Blog Post

Iterate Over Web Pages Using Power Query

,

Power Query makes it easy to pull data from a web page. As easy as deflating a football. Poof. Gone. However, you’d need a few additional steps to iterate through and get data from multiple pages. Let’s take a look.

A use case of this case can be seen when I retrieved financials for restaurant stocks from a website.

Reading from a web page

First have the URL that contains the data you need handy. Then select “Get Data” and select “Web” from the “Other” category as shown below.

data from web power query

In the “Enter a Web Page URL” window, enter your URL. For example, I use “http://www.marketwatch.com/investing/stock/cmg/financials”. This URL shows financial data for the past five years for CMG, stock symbol for Chipotle Mexican Grill.

web page data power query

If the web page has multiple tables, they’ll be shown in the “Navigator” as below. Select the table you want – you can select more than one – and click “Load” at the bottom.
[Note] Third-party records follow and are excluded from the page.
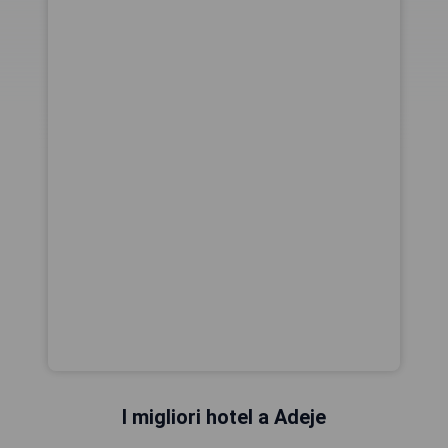
I migliori hotel a Adeje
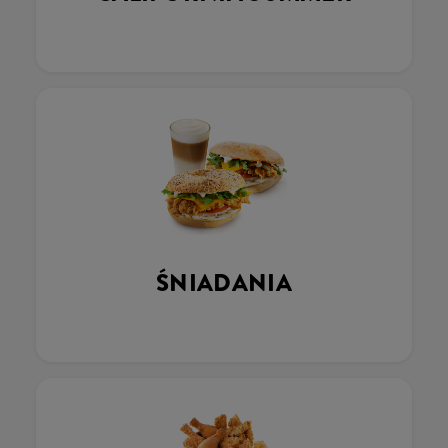
ŚNIADANIA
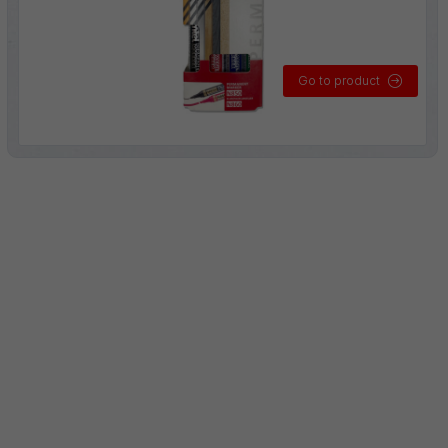
Go to product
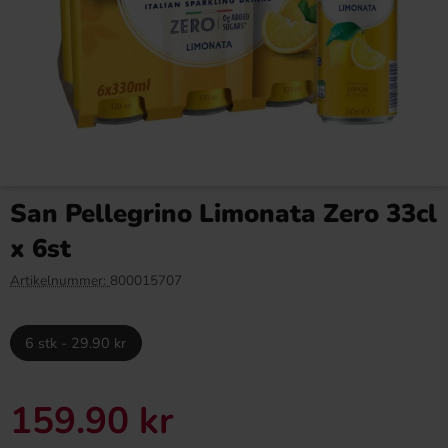
Arla Mjukglassmix Laktosfri
Kinder Maxi 21g
2L
San Pellegrino Limonata Zero 33cl
169.90 kr
9.90 kr
x 6st
Köp
Köp
Artikelnummer:
800015707
6 stk - 29.90 kr
159.90 kr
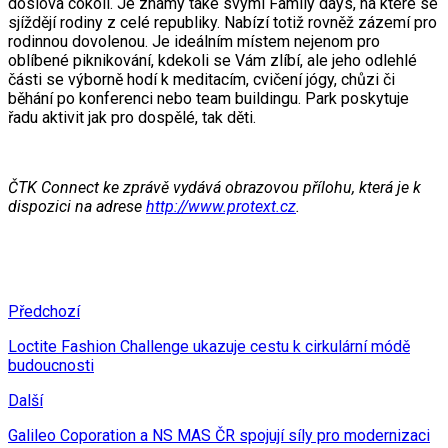
doslova cokoli. Je známý také svými Family days, na které se
sjíždějí rodiny z celé republiky. Nabízí totiž rovněž zázemí pro
rodinnou dovolenou. Je ideálním místem nejenom pro
oblíbené piknikování, kdekoli se Vám zlíbí, ale jeho odlehlé
části se výborně hodí k meditacím, cvičení jógy, chůzi či
běhání po konferenci nebo team buildingu. Park poskytuje
řadu aktivit jak pro dospělé, tak děti.
ČTK Connect ke zprávě vydává obrazovou přílohu, která je k
dispozici na adrese
http://www.protext.cz
.
Předchozí
Loctite Fashion Challenge ukazuje cestu k cirkulární módě
budoucnosti
Další
Galileo Coporation a NS MAS ČR spojují síly pro modernizaci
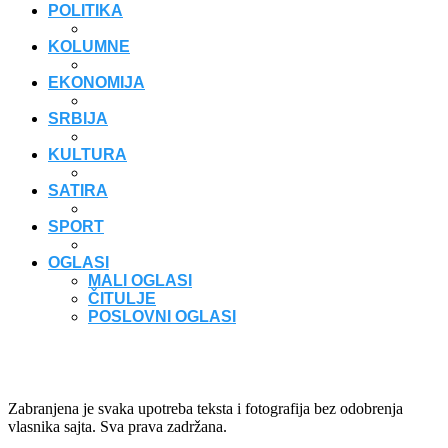
POLITIKA
KOLUMNE
EKONOMIJA
SRBIJA
KULTURA
SATIRA
SPORT
OGLASI
MALI OGLASI
ČITULJE
POSLOVNI OGLASI
Zabranjena je svaka upotreba teksta i fotografija bez odobrenja
vlasnika sajta. Sva prava zadržana.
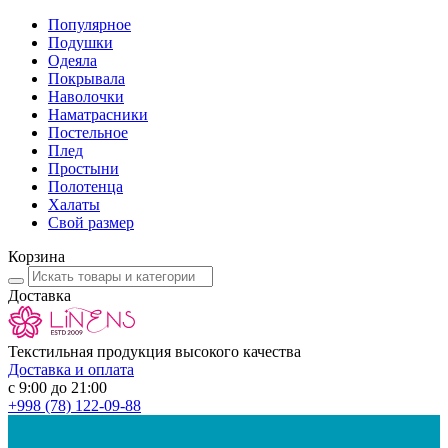
Популярное
Подушки
Одеяла
Покрывала
Наволочки
Наматрасники
Постельное
Плед
Простыни
Полотенца
Халаты
Свой размер
Корзина
Доставка
Текстильная продукция высокого качества
Доставка и оплата
с 9:00 до 21:00
+998
(78) 122-09-88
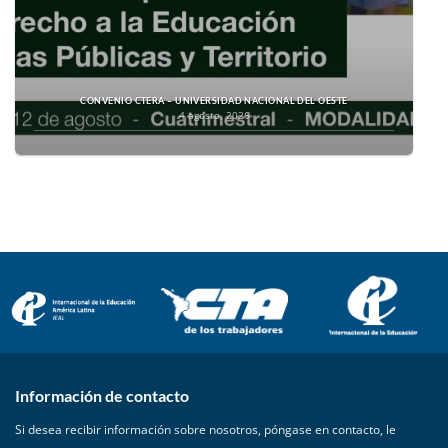
CONVENIO CTERA – UNIVERSIDAD NACIONAL DEL OESTE
4 agosto, 2026
Información de contacto
Si desea recibir información sobre nosotros, póngase en contacto, le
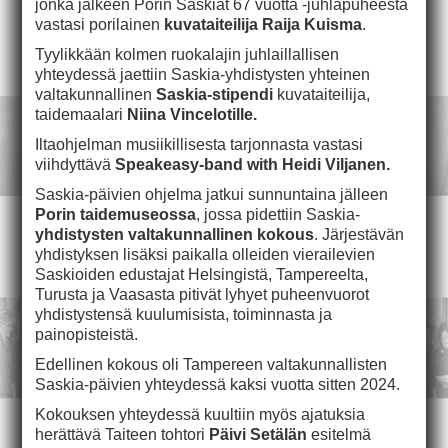
jonka jälkeen Porin Saskiat 67 vuotta -juhlapuheesta
vastasi porilainen
kuvataiteilija Raija Kuisma
.
Tyylikkään kolmen ruokalajin juhlaillallisen
yhteydessä jaettiin Saskia-yhdistysten yhteinen
valtakunnallinen
Saskia-stipendi
kuvataiteilija,
taidemaalari
Niina Vincelotille.
Iltaohjelman musiikillisesta tarjonnasta vastasi
viihdyttävä
Speakeasy-band with Heidi Viljanen.
Saskia-päivien ohjelma jatkui sunnuntaina jälleen
Porin taidemuseossa
, jossa pidettiin Saskia-
yhdistysten valtakunnallinen kokous
. Järjestävän
yhdistyksen lisäksi paikalla olleiden vierailevien
Saskioiden edustajat Helsingistä, Tampereelta,
Turusta ja Vaasasta pitivät lyhyet puheenvuorot
yhdistystensä kuulumisista, toiminnasta ja
painopisteistä.
Edellinen kokous oli Tampereen valtakunnallisten
Saskia-päivien yhteydessä kaksi vuotta sitten 2024.
Kokouksen yhteydessä kuultiin myös ajatuksia
herättävä Taiteen tohtori
Päivi Setälän
esitelmä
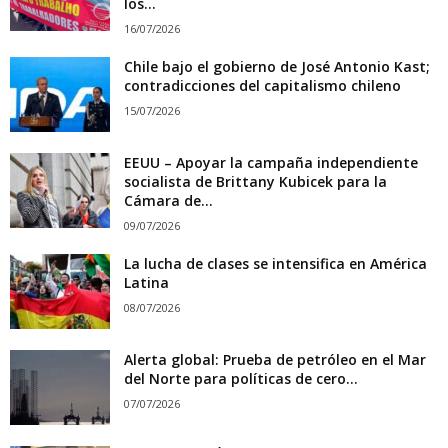
los...
16/07/2026
Chile bajo el gobierno de José Antonio Kast;
contradicciones del capitalismo chileno
15/07/2026
EEUU – Apoyar la campaña independiente
socialista de Brittany Kubicek para la
Cámara de...
09/07/2026
La lucha de clases se intensifica en América
Latina
08/07/2026
Alerta global: Prueba de petróleo en el Mar
del Norte para políticas de cero...
07/07/2026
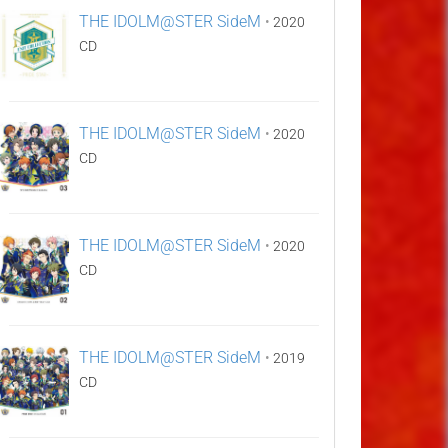
THE IDOLM@STER SideM
•
2020
CD
THE IDOLM@STER SideM
•
2020
CD
THE IDOLM@STER SideM
•
2020
CD
THE IDOLM@STER SideM
•
2019
CD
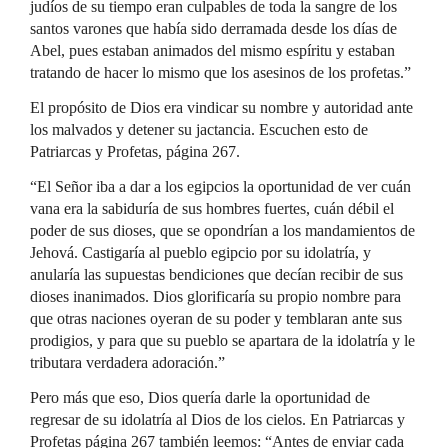
judíos de su tiempo eran culpables de toda la sangre de los
santos varones que había sido derramada desde los días de
Abel, pues estaban animados del mismo espíritu y estaban
tratando de hacer lo mismo que los asesinos de los profetas.”
El propósito de Dios era vindicar su nombre y autoridad ante
los malvados y detener su jactancia. Escuchen esto de
Patriarcas y Profetas, página 267.
“El Señor iba a dar a los egipcios la oportunidad de ver cuán
vana era la sabiduría de sus hombres fuertes, cuán débil el
poder de sus dioses, que se opondrían a los mandamientos de
Jehová. Castigaría al pueblo egipcio por su idolatría, y
anularía las supuestas bendiciones que decían recibir de sus
dioses inanimados. Dios glorificaría su propio nombre para
que otras naciones oyeran de su poder y temblaran ante sus
prodigios, y para que su pueblo se apartara de la idolatría y le
tributara verdadera adoración.”
Pero más que eso, Dios quería darle la oportunidad de
regresar de su idolatría al Dios de los cielos. En Patriarcas y
Profetas página 267 también leemos: “Antes de enviar cada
web data using power query

The table should appear as shown below.

web source power query

You can add additional steps/transformations to the query to clean this table, if you want. For example, I’ll introduce the following steps:

  • Remove the last column “5-year trend” as that’s unwanted
  • Filter to include only “Sales/Revenue” row since this is the only row I want
  • Rename the first column to “Metric”

After applying the above steps, my table looks like the following

web data filtered

Iterating over multiple pages

So far, we saw how to read and transform data from a web page. As you’ve seen earlier, the URL used here contains financial data for a stock. Now imagine you’ve to get similar data for multiple stocks. You can get this by supplying the correct stock symbol in the URL. In other words, replace “cmg” with the corresponding symbol.

Wrong way

One way to get data for multiple stocks is to create multiple queries – one query for each stock – and append all of them. Append works similar to Union All in T-SQL. But as you can probably guess, this method is inefficient and difficult to maintain because you’d have multiple queries basically created by copy-pasting and changing the symbol.

Correct way

An efficient alternative is to use a function and custom column. We need to convert the query we crated earlier to pull data from one web page into a function. To do this, add the following first line and replace “cmg” in the URL with the input argument.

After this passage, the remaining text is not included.